HALSEY on 9/2/45

9-1-18

(found online {University of Michigan} ADMIRAL HALSEY’S STORY published in 1947 by the Curtis Publishing Company).

Halsey describes the events of September 2, 1945, aboard the battleship Missouri for the Signing of the   Documents of Surrender.   (excerpts)

. . . A table with the two sets of surrender documents stood on the starboard veranda deck. almost in the shadow of No. 2 turret, MacArthur and Nimitz took their places behind it, and I joined the line of Navy officers.   The ceremony opened with a short address by MacArthur, beautifully phrased and forcefully read.   His voice was clear and firm, but his hands shook with emotion.   When he had finished, he pointed to a chair at the opposite side of the table and almost spat out, “The representatives of the Imperial Japanese Staff will now come forward and sign!”     (My flag log records it thus: “0903.   Jap envoys were asked to sign.   They did.”)

The Foreign Minister, Mamoru Shigemitsu, who was to sign for the Emperor, limped toward the table, leaning on a cane. He had lost his leg to a grenade thrown by a Korean in Shanghai; Nomura, later Ambassador to Washington, lost an eye at the same time . . . He took off his gloves and silk hat, sat down, dropped his cane, picked it up, fiddled with his hat and gloves, and shuffled the papers.   He pretended to be looking for a pen   –   an underling finally brought him one   –   but I felt certain that he was stalling for time, though God knows what he was trying to accomplish.   His performance made me so mad that when we returned to my cabin after the ceremony, I told MacArthur, “General, you nearly had a contretemps the morning.”
        “How’s that?” he asked.
        “When Shigemitsu was stalling out there, I wanted to slap him and tell him, ‘Sign, damn you! Sign!'”
        MacArthur said, “Why didn’t you?”

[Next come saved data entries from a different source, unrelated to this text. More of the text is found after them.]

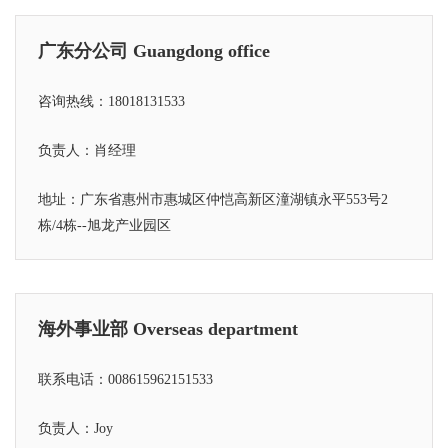
广东分公司 Guangdong office
咨询热线：18018131533
负责人：肖经理
地址：广东省惠州市惠城区仲恺高新区潼湖镇永平553号2
栋/4栋--旭龙产业园区
海外事业部 Overseas department
联系电话：008615962151533
负责人：Joy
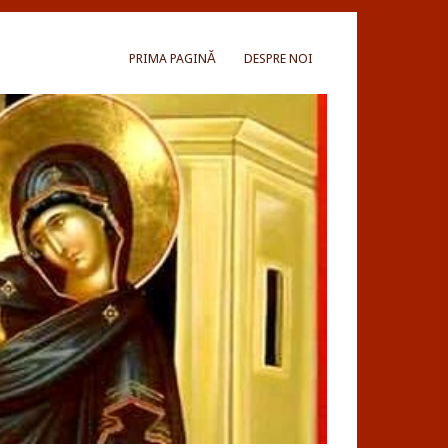
PRIMA PAGINĂ
DESPRE NOI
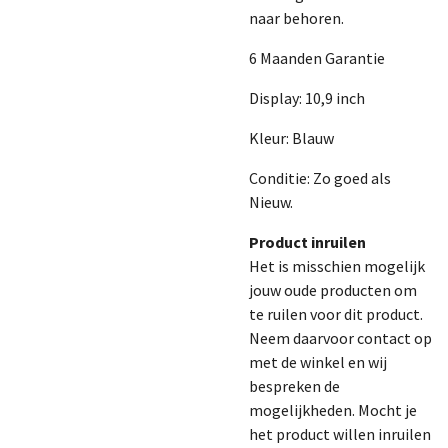
naar behoren.
6 Maanden Garantie
Display: 10,9 inch
Kleur: Blauw
Conditie: Zo goed als
Nieuw.
Product inruilen
Het is misschien mogelijk
jouw oude producten om
te ruilen voor dit product.
Neem daarvoor contact op
met de winkel en wij
bespreken de
mogelijkheden. Mocht je
het product willen inruilen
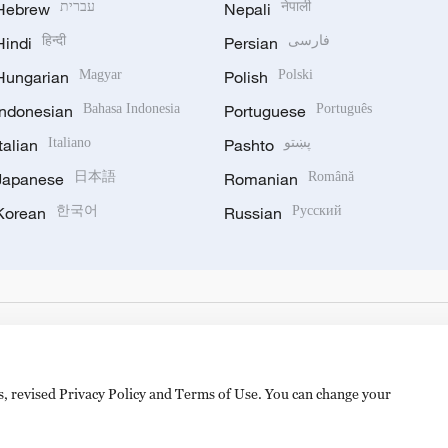
Hebrew
עברית
Nepali
नेपाली
Hindi
हिन्दी
Persian
فارسی
Hungarian
Magyar
Polish
Polski
Indonesian
Bahasa Indonesia
Portuguese
Português
Italian
Italiano
Pashto
پښتو
Japanese
日本語
Romanian
Română
Korean
한국어
Russian
Русский
es, revised Privacy Policy and Terms of Use. You can change your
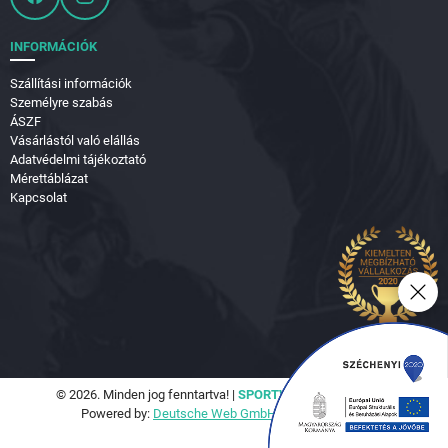
INFORMÁCIÓK
Szállítási információk
Személyre szabás
ÁSZF
Vásárlástól való elállás
Adatvédelmi tájékoztató
Mérettáblázat
Kapcsolat
© 2026. Minden jog fenntartva! |
SPORTVILÁG Hungary Kft.
Powered by:
Deutsche Web GmbH.
|
Seo Tools Kft.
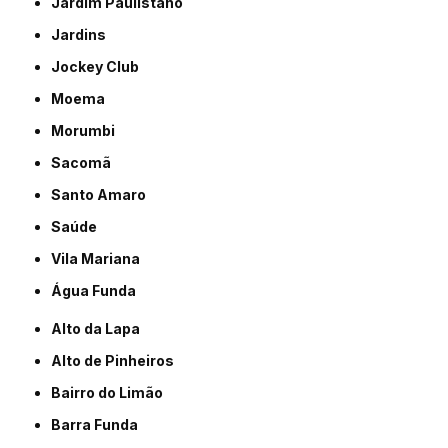
Jardim Paulistano
Jardins
Jockey Club
Moema
Morumbi
Sacomã
Santo Amaro
Saúde
Vila Mariana
Água Funda
Alto da Lapa
Alto de Pinheiros
Bairro do Limão
Barra Funda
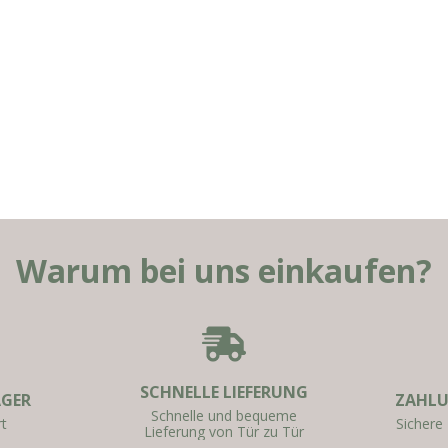
Warum bei uns einkaufen?
SCHNELLE LIEFERUNG
AGER
ZAHLU
Schnelle und bequeme
t
Sichere
Lieferung von Tür zu Tür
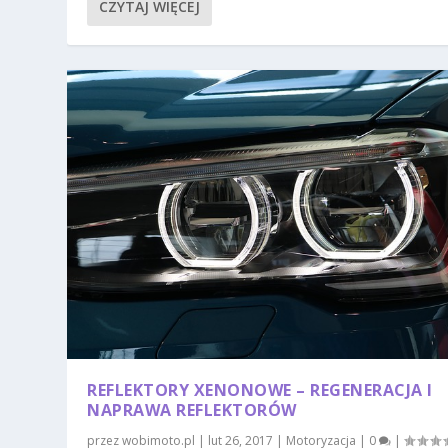
CZYTAJ WIĘCEJ
REFLEKTORY XENONOWE – REGENERACJA I
NAPRAWA REFLEKTORÓW
przez
wobimoto.pl
|
lut 26, 2017
|
Motoryzacja
|
0
|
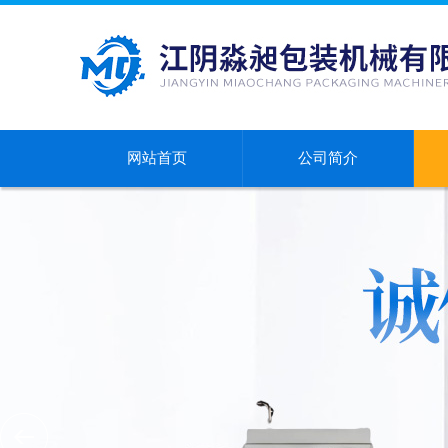
网站首页
公司简介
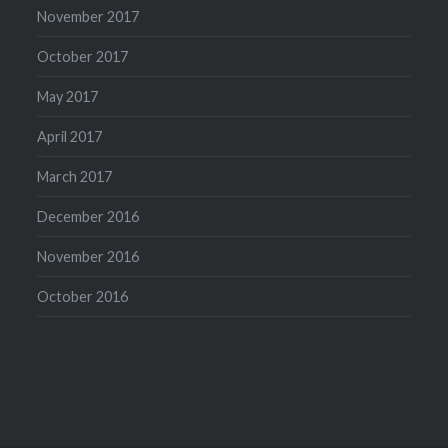
November 2017
October 2017
May 2017
April 2017
March 2017
December 2016
November 2016
October 2016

The second Jap, Gen. Yoshijiro Umezu, who was to sign for the Imperial General Staff, he did his job briskly; he didn’t even sit down for it.
        MacArthur was next, as Supreme Commander for the Allied Powers, then came their various representatives, led by Chester [Nimitz].   His war plans officer, Rear Adm. Forrest P. Sherman and I were invited to stand behind his chair while he signed.   Newsreels show MacArthur putting his arm around my shoulder at this moment and whispering to me, and many of my friends have asked what he was saying. Again we fell short of the solemn occasion.   MacArthur said, “Start ’em now.”
        I said, “Aye, aye, sir!”
        He was referring to a mass flight of 450 planes from TF 38, which we had ordered to orbit at a distance until we gave the word.   We passed it to them now, and they roared over the Missouri mast-high.